## [Task to carry out]
Without copying the images, write out all the entries below verbatim.

## [Data]
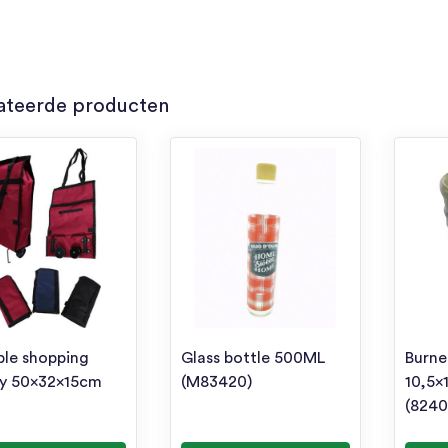
ateerde producten
ble shopping
Glass bottle 500ML
Burne
ey 50x32x15cm
(M83420)
10,5×
(8240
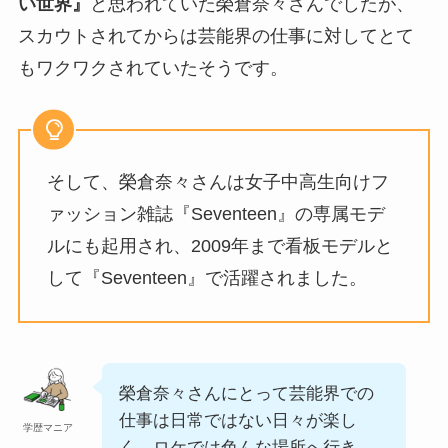
い世界』
と思われていた榮倉奈々さんでしたが、
スカウトされてからは芸能界の仕事に対してとて
もワクワクされていたそうです。
そして、榮倉奈々さんは女子中高生向けフ
ァッション雑誌『Seventeen』の専属モデ
ルにも起用され、2009年まで看板モデルと
して『Seventeen』で活躍されました。
榮倉奈々さんにとって芸能界での
仕事は日常ではない日々が楽し
学歴マニア
く、ロケでは色んな場所へ行き、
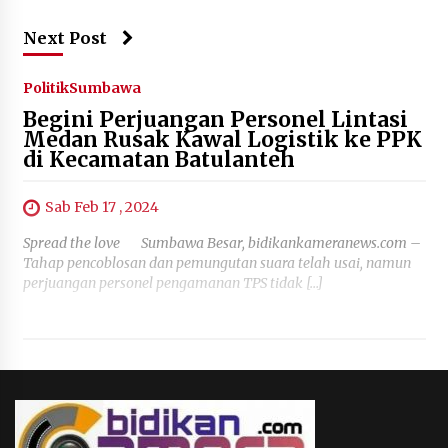
Next Post
Politik
Sumbawa
Begini Perjuangan Personel Lintasi
Medan Rusak Kawal Logistik ke PPK
di Kecamatan Batulanteh
Sab Feb 17 , 2024
Spread the love Sumbawa Besar, bidikankameranews.com –
Tahap pencoblosan dan pemungutan suara telah usai, namun
perjuangan personel pengamanan TPS tidak […]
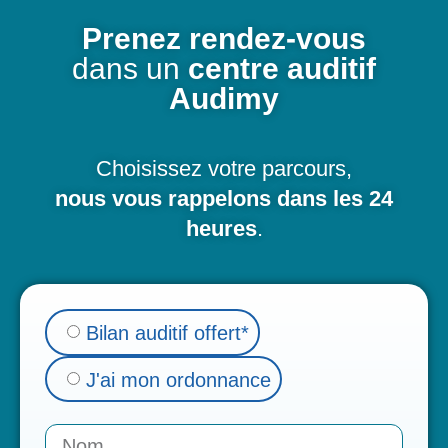
Prenez rendez-vous
dans un
centre auditif
Audimy
Choisissez votre parcours,
nous vous rappelons dans les 24
heures
.
Bilan auditif offert*
J'ai mon ordonnance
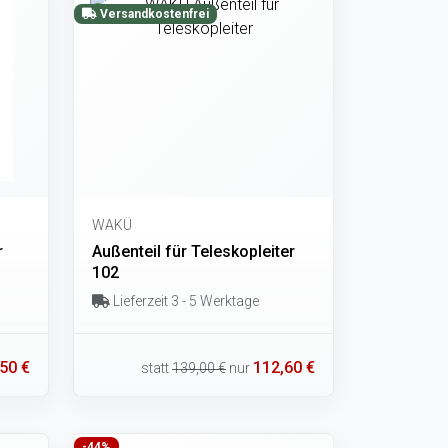
Versandkostenfrei
WAKÜ
r
Außenteil für Teleskopleiter
102
Lieferzeit 3 - 5 Werktage
50 €
112,60 €
statt
139,00 €
nur
-44%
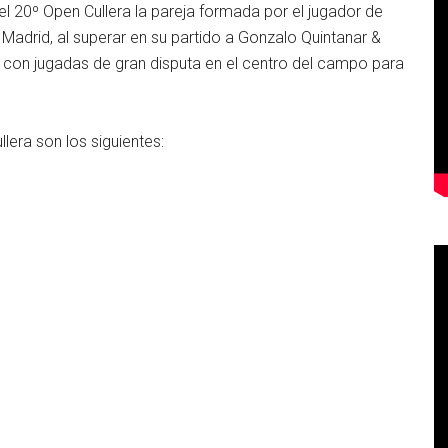
del 20º Open Cullera la pareja formada por el jugador de
Madrid, al superar en su partido a Gonzalo Quintanar &
o con jugadas de gran disputa en el centro del campo para
llera son los siguientes:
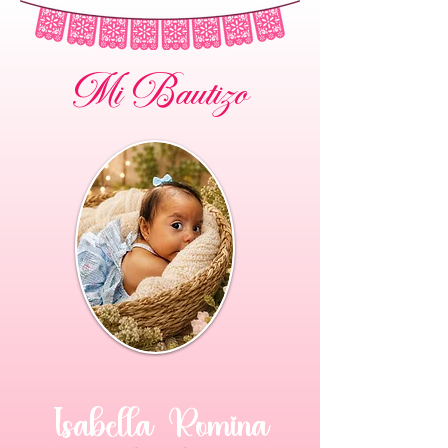
Mi Bautizo
Isabella Romina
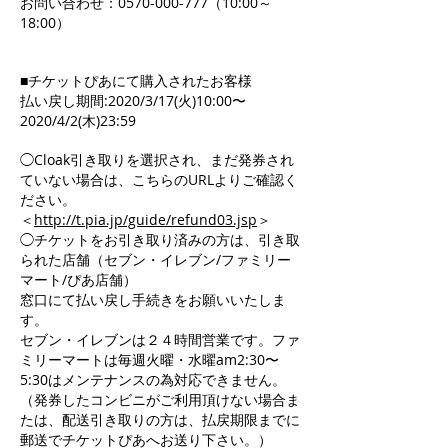
お問い合わせ：0570-000-777（10:00～
18:00）
■チケットぴあにて購入されたお客様
払い戻し期間:2020/3/17(火)10:00〜
2020/4/2(木)23:59
◯Cloak引き取りを選択され、まだ発券され
ていない場合は、こちらのURLよりご確認く
ださい。
＜
http://t.pia.jp/guide/refund03.jsp
＞
◯チケットをお引き取り済みの方は、引き取
られた店舗（セブン・イレブン/ファミリー
マート/ぴあ店舗）
窓口にて払い戻し手続きをお願いいたしま
す。
セブン・イレブンは２４時間営業です。ファ
ミリーマートは毎週火曜・水曜am2:30〜
5:30はメンテナンスの為対応できません。
（発券したコンビニがご利用頂けない場合ま
たは、配送引き取りの方は、払戻期限までに
郵送でチケットぴあへお送り下さい。）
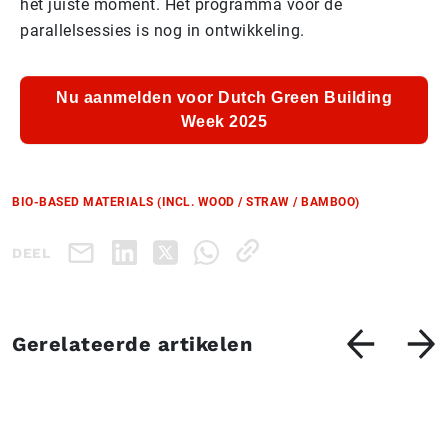
het juiste moment. Het programma voor de
parallelsessies is nog in ontwikkeling.
Nu aanmelden voor Dutch Green Building
Week 2025
BIO-BASED MATERIALS (INCL. WOOD / STRAW / BAMBOO)
DEEL
Gerelateerde artikelen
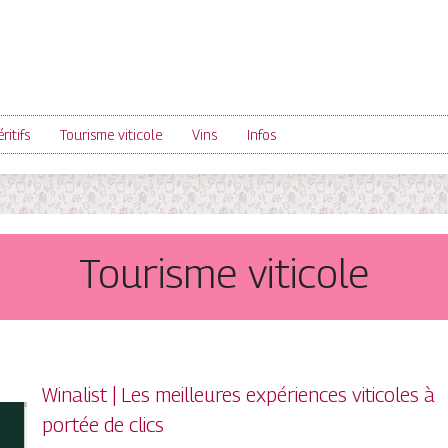
ritifs
Tourisme viticole
Vins
Infos
Tourisme viticole
Winalist | Les meilleures expériences viticoles à
portée de clics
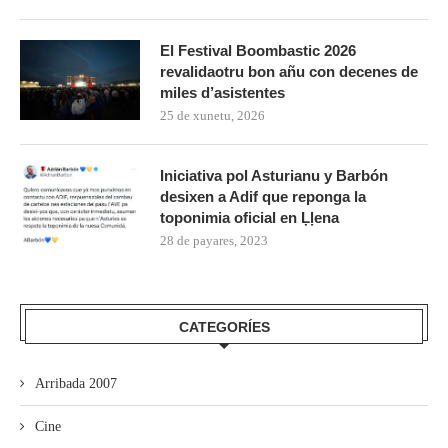
El Festival Boombastic 2026
revalidaotru bon añu con decenes de
miles d’asistentes
25 de xunetu, 2026
Iniciativa pol Asturianu y Barbón
desixen a Adif que reponga la
toponimia oficial en Ḷḷena
28 de payares, 2023
CATEGORÍES
Arribada 2007
Cine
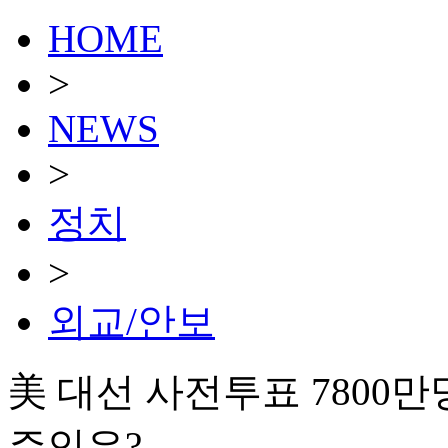
HOME
>
NEWS
>
정치
>
외교/안보
美 대선 사전투표 7800만명
주인은?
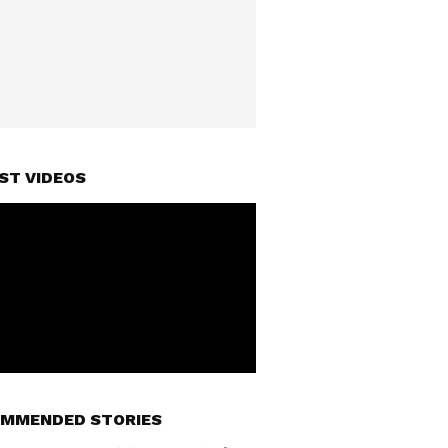
ST VIDEOS
MMENDED STORIES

## [Task solution]
ateerde producten
ble shopping
Glass bottle 500ML
Burne
ey 50x32x15cm
(M83420)
10,5×
(8240
い世界』
と思われていた榮倉奈々さんでしたが、
スカウトされてからは芸能界の仕事に対してとて
もワクワクされていたそうです。
そして、榮倉奈々さんは女子中高生向けフ
ァッション雑誌『Seventeen』の専属モデ
ルにも起用され、2009年まで看板モデルと
して『Seventeen』で活躍されました。
榮倉奈々さんにとって芸能界での
仕事は日常ではない日々が楽し
学歴マニア
く、ロケでは色んな場所へ行き、
Next Post
Politik
Sumbawa
Begini Perjuangan Personel Lintasi
Medan Rusak Kawal Logistik ke PPK
di Kecamatan Batulanteh
Sab Feb 17 , 2024
Spread the love Sumbawa Besar, bidikankameranews.com –
Tahap pencoblosan dan pemungutan suara telah usai, namun
perjuangan personel pengamanan TPS tidak […]
Prenez rendez-vous
dans un
centre auditif
Audimy
Choisissez votre parcours,
nous vous rappelons dans les 24
heures
.
Bilan auditif offert*
J'ai mon ordonnance
Versandkostenfrei
WAKÜ
r
Außenteil für Teleskopleiter
102
Lieferzeit 3 - 5 Werktage
50 €
112,60 €
statt
139,00 €
nur
-44%
del 20º Open Cullera la pareja formada por el jugador de
Madrid, al superar en su partido a Gonzalo Quintanar &
o con jugadas de gran disputa en el centro del campo para
llera son los siguientes:
Mi Bautizo
Isabella Romina
お問い合わせ：0570-000-777（10:00～
18:00）
■チケットぴあにて購入されたお客様
払い戻し期間:2020/3/17(火)10:00〜
2020/4/2(木)23:59
◯Cloak引き取りを選択され、まだ発券され
ていない場合は、こちらのURLよりご確認く
ださい。
＜
http://t.pia.jp/guide/refund03.jsp
＞
◯チケットをお引き取り済みの方は、引き取
られた店舗（セブン・イレブン/ファミリー
マート/ぴあ店舗）
窓口にて払い戻し手続きをお願いいたしま
す。
セブン・イレブンは２４時間営業です。ファ
ミリーマートは毎週火曜・水曜am2:30〜
5:30はメンテナンスの為対応できません。
（発券したコンビニがご利用頂けない場合ま
たは、配送引き取りの方は、払戻期限までに
郵送でチケットぴあへお送り下さい。）
het juiste moment. Het programma voor de
parallelsessies is nog in ontwikkeling.
Nu aanmelden voor Dutch Green Building
Week 2025
BIO-BASED MATERIALS (INCL. WOOD / STRAW / BAMBOO)
DEEL
Gerelateerde artikelen
ritifs
Tourisme viticole
Vins
Infos
Tourisme viticole
Winalist | Les meilleures expériences viticoles à
portée de clics
El Festival Boombastic 2026
revalidaotru bon añu con decenes de
miles d’asistentes
25 de xunetu, 2026
Iniciativa pol Asturianu y Barbón
desixen a Adif que reponga la
toponimia oficial en Ḷḷena
28 de payares, 2023
CATEGORÍES
Arribada 2007
Cine
HOME
>
NEWS
>
정치
>
외교/안보
美 대선 사전투표 7800만명
주인은?
ST VIDEOS
MMENDED STORIES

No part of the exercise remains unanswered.